# 34 Signal Regiment Reserve



## xavier92 (10 Dec 2013)

Hey , sorry to be creating a whole new thread for this however I was unable to find the 34 Signal Regiment, it seems that they removed it. I was wondering at what time do you usually show up on Wednesday ? And what exactly do you do at your home unit on a weekly basis? I am in the reserve by the way.
Thanks!


----------



## RedcapCrusader (10 Dec 2013)

For myself, Wednesday's 1700-1830 is admin, 1830 is hard start for everyone "1830 Report or Go Home" - PT until 1915 and then we head into lectures, drill, weapon maintenance, vehicle maintenance, until roughly 2145 - debrief and last minute admin and out of the building by 2200.

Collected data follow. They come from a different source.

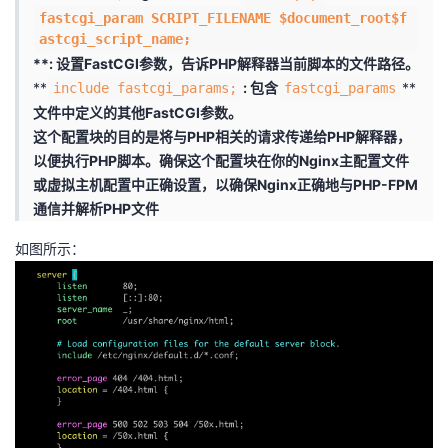
fastcgi_param SCRIPT_FILENAME $document_root$f
astcgi_script_name;
**: 设置FastCGI参数，告诉PHP解释器当前脚本的文件路径。
**
: 包含
**
include fastcgi_params;
fastcgi_params
文件中定义的其他FastCGI参数。
这个配置块的目的是将与PHP相关的请求传递给PHP解释器，
以便执行PHP脚本。确保这个配置块在你的Nginx主配置文件
或虚拟主机配置中正确设置，以确保Nginx正确地与PHP-FPM
通信并解析PHP文件
如图所示：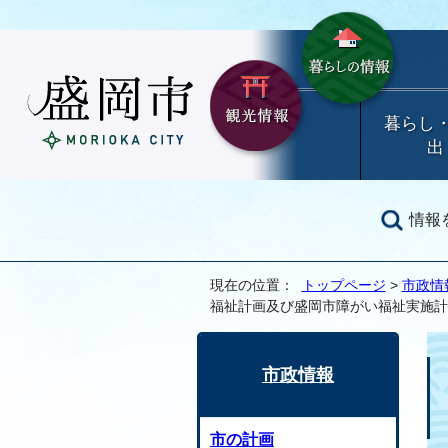
暮らし
出
情報
現在の位置：
トップページ
>
市政情
福祉計画及び盛岡市障がい福祉実施計
市政情報
市の計画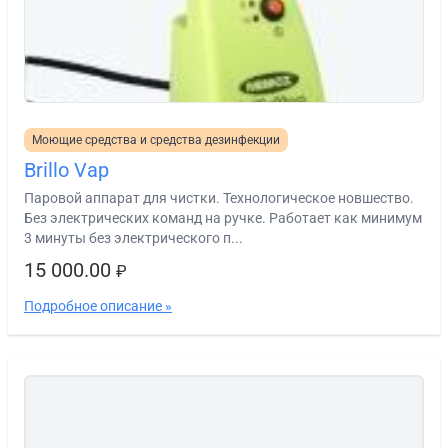
Моющие средства и средства дезинфекции
Brillo Vap
Паровой аппарат для чистки. Технологическое новшество.
Без электрических команд на ручке. Работает как минимум
3 минуты без электрического п...
15 000.00
₽
Подробное описание »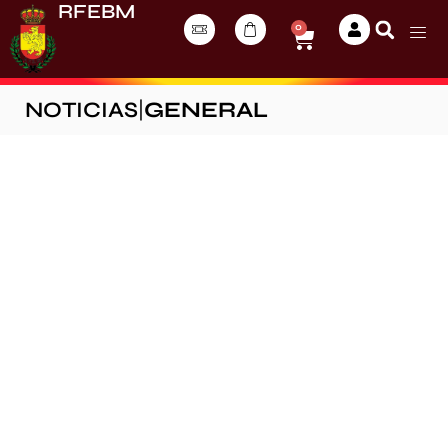
RFEBM
0
NOTICIAS
|
GENERAL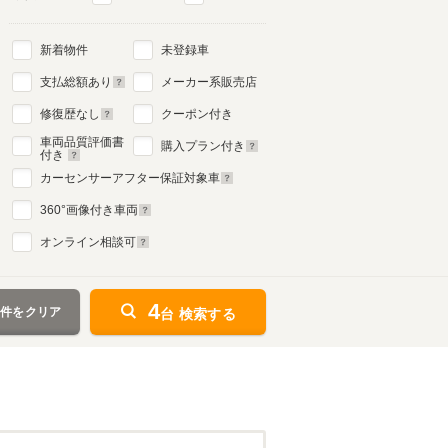
新着物件
未登録車
支払総額あり
メーカー系販売店
修復歴なし
クーポン付き
車両品質評価書
購入プラン付き
付き
カーセンサーアフター保証対象車
360
°画像付き車両
オンライン相談可
4
条件をクリア
台 検索する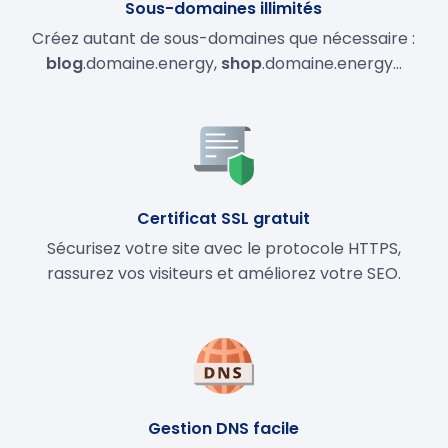
Sous-domaines illimités
Créez autant de sous-domaines que nécessaire :
blog
.domaine.energy,
shop
.domaine.energy…
Certificat SSL gratuit
Sécurisez votre site avec le protocole HTTPS,
rassurez vos visiteurs et améliorez votre SEO.
Gestion DNS facile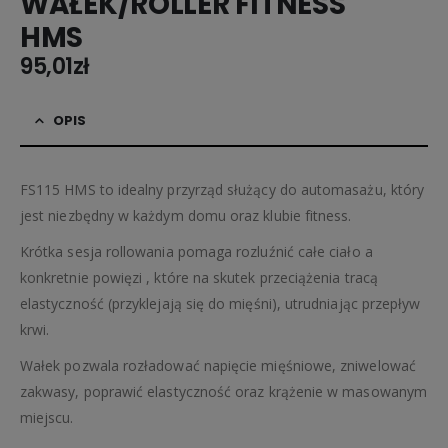
WAŁEK/ROLLER FITNESS
HMS
95,01
zł
OPIS
FS115 HMS to idealny przyrząd służący do automasażu, który
jest niezbędny w każdym domu oraz klubie fitness.
Krótka sesja rollowania pomaga rozluźnić całe ciało a
konkretnie powięzi , które na skutek przeciążenia tracą
elastyczność (przyklejają się do mięśni), utrudniając przepływ
krwi.
Wałek pozwala rozładować napięcie mięśniowe, zniwelować
zakwasy, poprawić elastyczność oraz krążenie w masowanym
miejscu.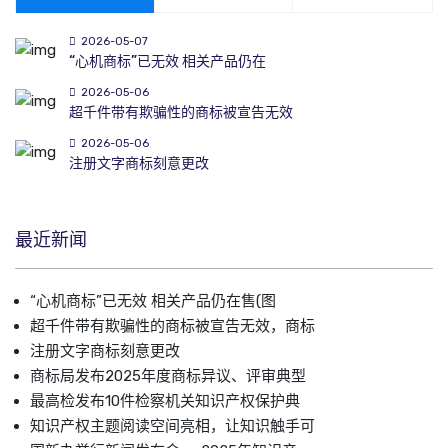
2026-05-07
“心机商标”已无效 相关产品仍在
2026-05-06
超千件带有欺骗性的商标被宣告无效
2026-05-06
注册文字商标刻意更改
最近新闻
“心机商标”已无效 相关产品仍在售(图
超千件带有欺骗性的商标被宣告无效，商标
注册文字商标刻意更改
商标局发布2025年度商标异议、评审典型
最高检发布10件检察机关知识产权保护典
知识产权主题阅读空间亮相，让知识触手可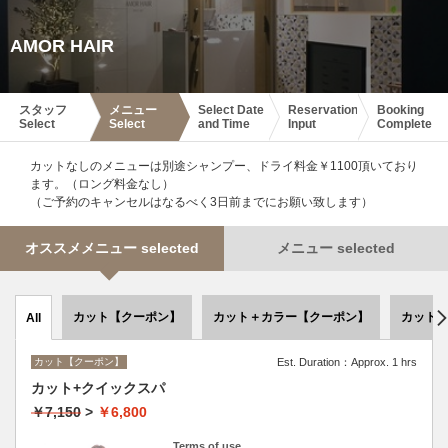
AMOR HAIR
スタッフ
メニュー
Select Date
Reservation
Booking
Select
Select
and Time
Input
Complete
カットなしのメニューは別途シャンプー、ドライ料金￥1100頂いており
ます。（ロング料金なし）
（ご予約のキャンセルはなるべく3日前までにお願い致します）
オススメメニュー selected
メニュー selected
カット【クーポン】
カット＋カラー【クーポン】
カット
All
カット【クーポン】
Est. Duration：Approx. 1 hrs
カット+クイックスパ
￥7,150
>
￥6,800
Terms of use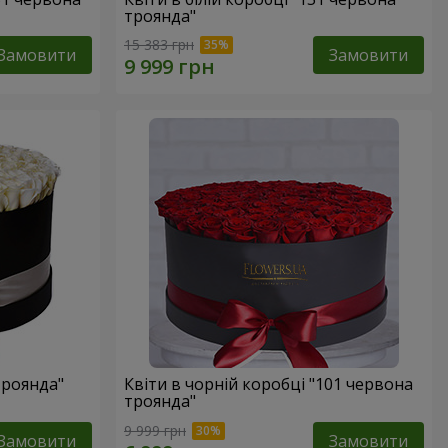
троянда"
15 383 грн
Замовити
Замовити
троянда"
Квіти в чорній коробці "101 червона
троянда"
9 999 грн
Замовити
Замовити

Different units will vary of course.

 34 Signals Regiment


----------



## xavier92 (10 Dec 2013)

I had passed by the unit yesterday and they told me to wear combats, but didn't tell me to bring anything else. Should I bring a duffle bag with civilian pt clothes? I didn't receive any CF pt clothing. Is there anything else I should bring?

Thank you


----------



## RedcapCrusader (10 Dec 2013)

If they told you to show up in Combats, show up in combats. Wear a watch and bring pen and paper.


----------



## xavier92 (10 Dec 2013)

perfect thank you very much!


----------